-- Opening Marker --
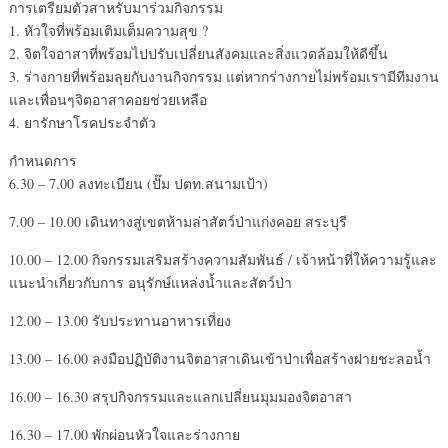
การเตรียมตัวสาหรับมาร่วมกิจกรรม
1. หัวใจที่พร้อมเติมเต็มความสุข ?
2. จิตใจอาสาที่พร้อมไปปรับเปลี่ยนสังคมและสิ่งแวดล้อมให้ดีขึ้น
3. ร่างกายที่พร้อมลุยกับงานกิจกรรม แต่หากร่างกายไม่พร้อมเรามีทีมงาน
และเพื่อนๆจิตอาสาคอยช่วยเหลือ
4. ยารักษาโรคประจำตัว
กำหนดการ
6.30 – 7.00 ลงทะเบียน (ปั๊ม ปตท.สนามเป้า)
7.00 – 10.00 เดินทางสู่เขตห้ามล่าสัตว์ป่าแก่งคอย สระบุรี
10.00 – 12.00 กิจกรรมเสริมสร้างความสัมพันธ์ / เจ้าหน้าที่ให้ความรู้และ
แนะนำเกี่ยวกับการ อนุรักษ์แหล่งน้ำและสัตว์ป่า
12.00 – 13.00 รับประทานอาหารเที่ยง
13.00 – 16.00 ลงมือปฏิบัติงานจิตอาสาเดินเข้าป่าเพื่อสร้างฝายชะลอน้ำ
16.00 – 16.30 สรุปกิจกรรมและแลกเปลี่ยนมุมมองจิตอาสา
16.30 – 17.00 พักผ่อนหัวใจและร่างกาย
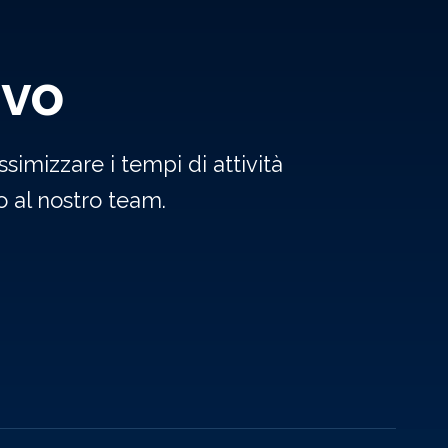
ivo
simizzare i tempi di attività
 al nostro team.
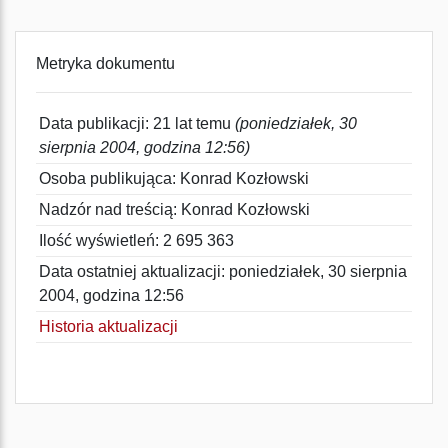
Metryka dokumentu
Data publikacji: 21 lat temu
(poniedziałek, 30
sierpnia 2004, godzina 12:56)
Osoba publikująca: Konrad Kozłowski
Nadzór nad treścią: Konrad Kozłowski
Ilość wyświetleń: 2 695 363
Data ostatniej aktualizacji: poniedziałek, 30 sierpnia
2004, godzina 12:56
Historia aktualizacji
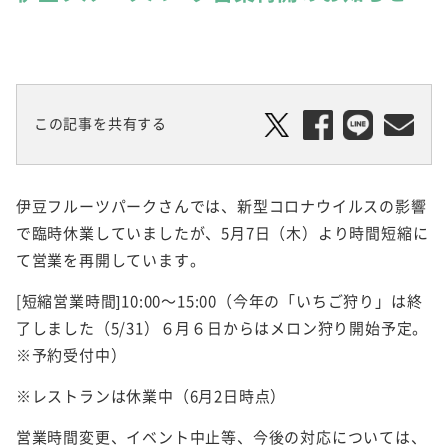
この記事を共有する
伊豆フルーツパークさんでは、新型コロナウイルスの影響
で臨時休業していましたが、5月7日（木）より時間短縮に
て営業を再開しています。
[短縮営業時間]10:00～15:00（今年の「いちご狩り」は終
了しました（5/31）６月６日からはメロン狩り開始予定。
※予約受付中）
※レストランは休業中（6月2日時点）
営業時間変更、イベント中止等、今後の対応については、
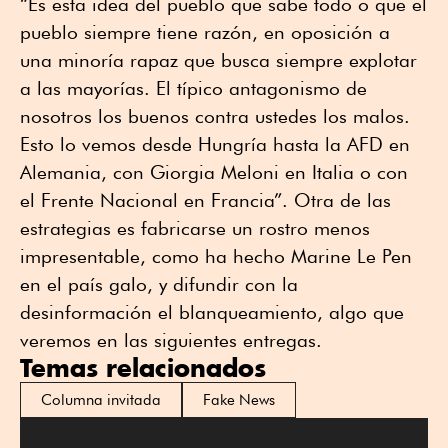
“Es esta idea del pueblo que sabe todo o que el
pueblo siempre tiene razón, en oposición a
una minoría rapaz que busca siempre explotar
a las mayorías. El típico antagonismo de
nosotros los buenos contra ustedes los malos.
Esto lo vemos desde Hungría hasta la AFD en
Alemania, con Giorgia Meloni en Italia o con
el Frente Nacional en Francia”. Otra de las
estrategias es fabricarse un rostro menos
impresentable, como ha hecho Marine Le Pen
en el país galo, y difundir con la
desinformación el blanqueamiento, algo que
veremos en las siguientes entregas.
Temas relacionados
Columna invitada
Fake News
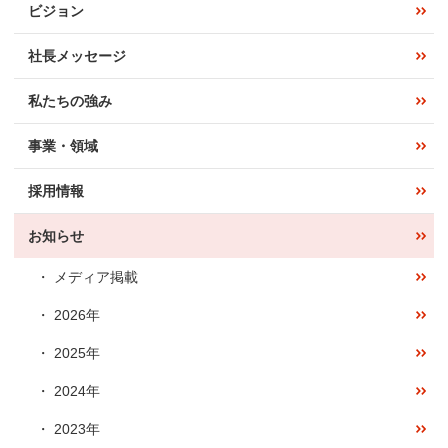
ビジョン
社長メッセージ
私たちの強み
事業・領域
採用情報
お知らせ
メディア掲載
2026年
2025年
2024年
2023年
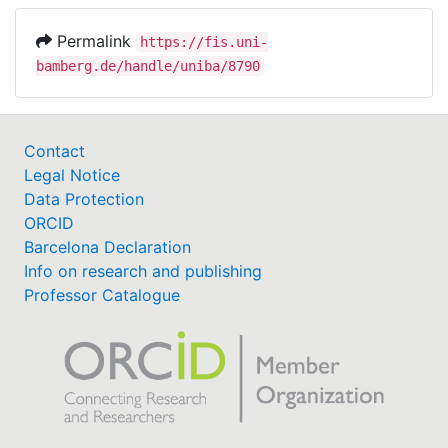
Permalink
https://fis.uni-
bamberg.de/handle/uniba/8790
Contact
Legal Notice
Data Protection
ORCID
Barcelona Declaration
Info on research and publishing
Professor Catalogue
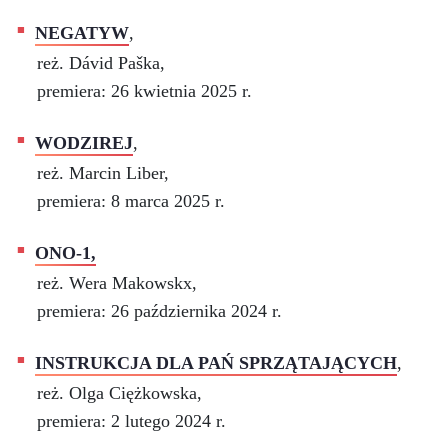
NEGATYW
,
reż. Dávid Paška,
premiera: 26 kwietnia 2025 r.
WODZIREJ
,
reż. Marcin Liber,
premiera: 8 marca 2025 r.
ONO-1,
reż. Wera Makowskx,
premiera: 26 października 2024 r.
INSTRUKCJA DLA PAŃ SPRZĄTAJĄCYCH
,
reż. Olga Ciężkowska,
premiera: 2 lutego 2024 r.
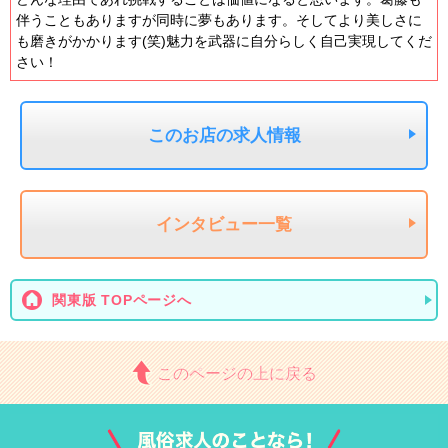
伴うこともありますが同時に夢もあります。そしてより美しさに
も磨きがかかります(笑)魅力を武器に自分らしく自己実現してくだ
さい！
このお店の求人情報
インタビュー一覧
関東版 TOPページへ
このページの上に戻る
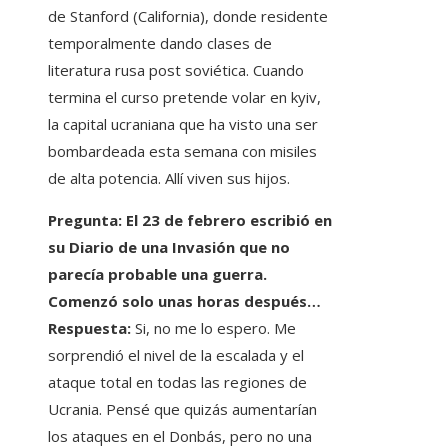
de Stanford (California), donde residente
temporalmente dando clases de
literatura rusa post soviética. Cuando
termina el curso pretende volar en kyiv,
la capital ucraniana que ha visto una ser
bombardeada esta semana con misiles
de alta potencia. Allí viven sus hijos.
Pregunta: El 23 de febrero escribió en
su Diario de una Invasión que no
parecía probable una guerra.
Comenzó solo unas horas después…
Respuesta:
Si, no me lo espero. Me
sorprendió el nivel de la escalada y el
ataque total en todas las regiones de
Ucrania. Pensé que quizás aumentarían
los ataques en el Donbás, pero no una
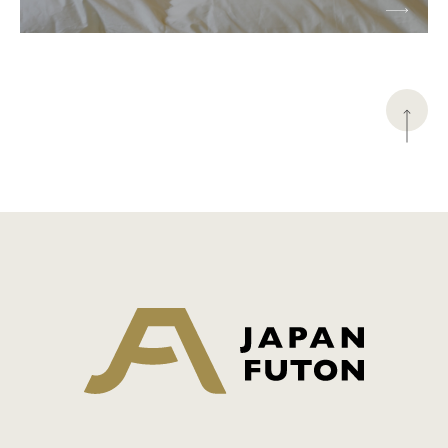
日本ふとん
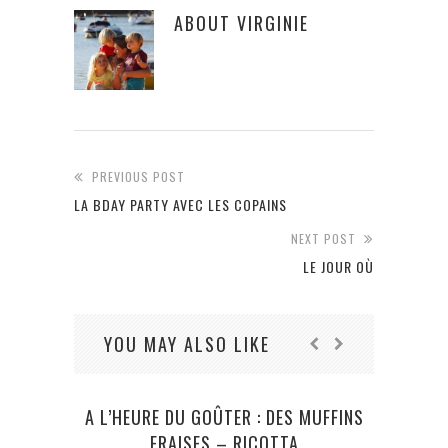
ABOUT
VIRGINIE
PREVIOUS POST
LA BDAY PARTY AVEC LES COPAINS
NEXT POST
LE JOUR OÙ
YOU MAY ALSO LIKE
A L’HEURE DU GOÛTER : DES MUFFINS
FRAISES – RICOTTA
-- Closing Marker --
### What to do:
Omit the pictures and reproduce the records above exactly.

### Exercise result:
การเตรียมตัวสาหรับมาร่วมกิจกรรม
1. หัวใจที่พร้อมเติมเต็มความสุข ?
2. จิตใจอาสาที่พร้อมไปปรับเปลี่ยนสังคมและสิ่งแวดล้อมให้ดีขึ้น
3. ร่างกายที่พร้อมลุยกับงานกิจกรรม แต่หากร่างกายไม่พร้อมเรามีทีมงาน
และเพื่อนๆจิตอาสาคอยช่วยเหลือ
4. ยารักษาโรคประจำตัว
กำหนดการ
6.30 – 7.00 ลงทะเบียน (ปั๊ม ปตท.สนามเป้า)
7.00 – 10.00 เดินทางสู่เขตห้ามล่าสัตว์ป่าแก่งคอย สระบุรี
10.00 – 12.00 กิจกรรมเสริมสร้างความสัมพันธ์ / เจ้าหน้าที่ให้ความรู้และ
แนะนำเกี่ยวกับการ อนุรักษ์แหล่งน้ำและสัตว์ป่า
12.00 – 13.00 รับประทานอาหารเที่ยง
13.00 – 16.00 ลงมือปฏิบัติงานจิตอาสาเดินเข้าป่าเพื่อสร้างฝายชะลอน้ำ
16.00 – 16.30 สรุปกิจกรรมและแลกเปลี่ยนมุมมองจิตอาสา
16.30 – 17.00 พักผ่อนหัวใจและร่างกาย
ivo
simizzare i tempi di attività
 al nostro team.
Metryka dokumentu
Data publikacji: 21 lat temu
(poniedziałek, 30
sierpnia 2004, godzina 12:56)
Osoba publikująca: Konrad Kozłowski
Nadzór nad treścią: Konrad Kozłowski
Ilość wyświetleń: 2 695 363
Data ostatniej aktualizacji: poniedziałek, 30 sierpnia
2004, godzina 12:56
Historia aktualizacji
この記事を共有する
伊豆フルーツパークさんでは、新型コロナウイルスの影響
で臨時休業していましたが、5月7日（木）より時間短縮に
て営業を再開しています。
[短縮営業時間]10:00～15:00（今年の「いちご狩り」は終
了しました（5/31）６月６日からはメロン狩り開始予定。
※予約受付中）
※レストランは休業中（6月2日時点）
営業時間変更、イベント中止等、今後の対応については、
“Es esta idea del pueblo que sabe todo o que el
pueblo siempre tiene razón, en oposición a
una minoría rapaz que busca siempre explotar
a las mayorías. El típico antagonismo de
nosotros los buenos contra ustedes los malos.
Esto lo vemos desde Hungría hasta la AFD en
Alemania, con Giorgia Meloni en Italia o con
el Frente Nacional en Francia”. Otra de las
estrategias es fabricarse un rostro menos
impresentable, como ha hecho Marine Le Pen
en el país galo, y difundir con la
desinformación el blanqueamiento, algo que
veremos en las siguientes entregas.
Temas relacionados
Columna invitada
Fake News
ビジョン
社長メッセージ
私たちの強み
事業・領域
採用情報
お知らせ
メディア掲載
2026年
2025年
2024年
2023年
Permalink
https://fis.uni-
bamberg.de/handle/uniba/8790
Contact
Legal Notice
Data Protection
ORCID
Barcelona Declaration
Info on research and publishing
Professor Catalogue
NEGATYW
,
reż. Dávid Paška,
premiera: 26 kwietnia 2025 r.
WODZIREJ
,
reż. Marcin Liber,
premiera: 8 marca 2025 r.
ONO-1,
reż. Wera Makowskx,
premiera: 26 października 2024 r.
INSTRUKCJA DLA PAŃ SPRZĄTAJĄCYCH
,
reż. Olga Ciężkowska,
premiera: 2 lutego 2024 r.
伴うこともありますが同時に夢もあります。そしてより美しさに
も磨きがかかります(笑)魅力を武器に自分らしく自己実現してくだ
さい！
このお店の求人情報
インタビュー一覧
関東版 TOPページへ
このページの上に戻る
de Stanford (California), donde residente
temporalmente dando clases de
literatura rusa post soviética. Cuando
termina el curso pretende volar en kyiv,
la capital ucraniana que ha visto una ser
bombardeada esta semana con misiles
de alta potencia. Allí viven sus hijos.
Pregunta: El 23 de febrero escribió en
su Diario de una Invasión que no
parecía probable una guerra.
Comenzó solo unas horas después…
Respuesta:
Si, no me lo espero. Me
sorprendió el nivel de la escalada y el
ataque total en todas las regiones de
Ucrania. Pensé que quizás aumentarían
los ataques en el Donbás, pero no una
日本ふとん
ABOUT
VIRGINIE
PREVIOUS POST
LA BDAY PARTY AVEC LES COPAINS
NEXT POST
LE JOUR OÙ
YOU MAY ALSO LIKE
A L’HEURE DU GOÛTER : DES MUFFINS
FRAISES – RICOTTA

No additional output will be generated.